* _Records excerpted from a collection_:
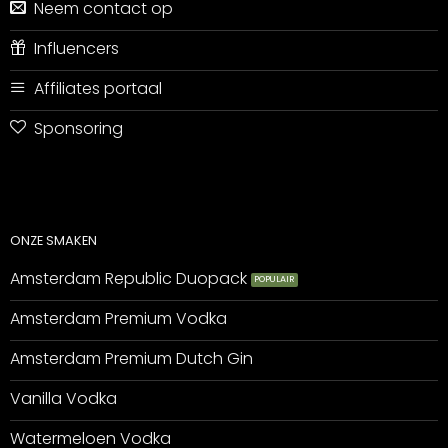
Neem contact op
Influencers
Affiliates portaal
Sponsoring
ONZE SMAKEN
Amsterdam Republic Duopack
Amsterdam Premium Vodka
Amsterdam Premium Dutch Gin
Vanilla Vodka
Watermeloen Vodka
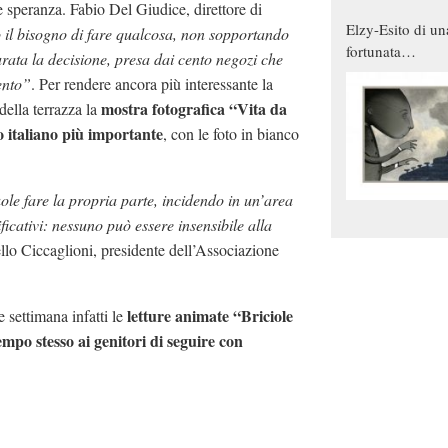
 speranza. Fabio Del Giudice, direttore di
Elzy-Esito di un
 il bisogno di fare qualcosa, non sopportando
fortunata
turata la decisione, presa dai cento negozi che
combinazione
ento”
. Per rendere ancora più interessante la
mostra fotografica
“Vita da
della terrazza la
o italiano più importante
, con le foto in bianco
ole fare la propria parte, incidendo in un’area
icativi: nessuno può essere insensibile alla
llo Ciccaglioni, presidente dell’Associazione
letture animate “Briciole
e settimana infatti le
mpo stesso ai genitori di seguire con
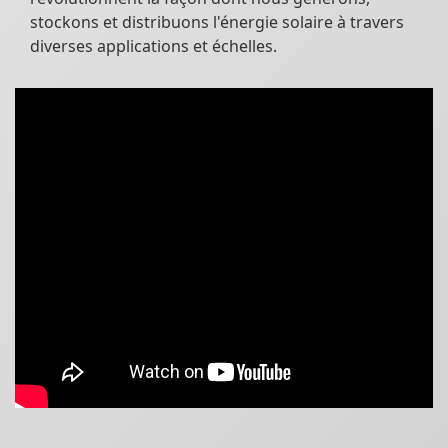
stockons et distribuons l'énergie solaire à travers
diverses applications et échelles.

* _Work instruction_:
Return every line holding the word "Premium" from the records.

* _Solution for this task_:
Amsterdam Premium Vodka
Amsterdam Premium Dutch Gin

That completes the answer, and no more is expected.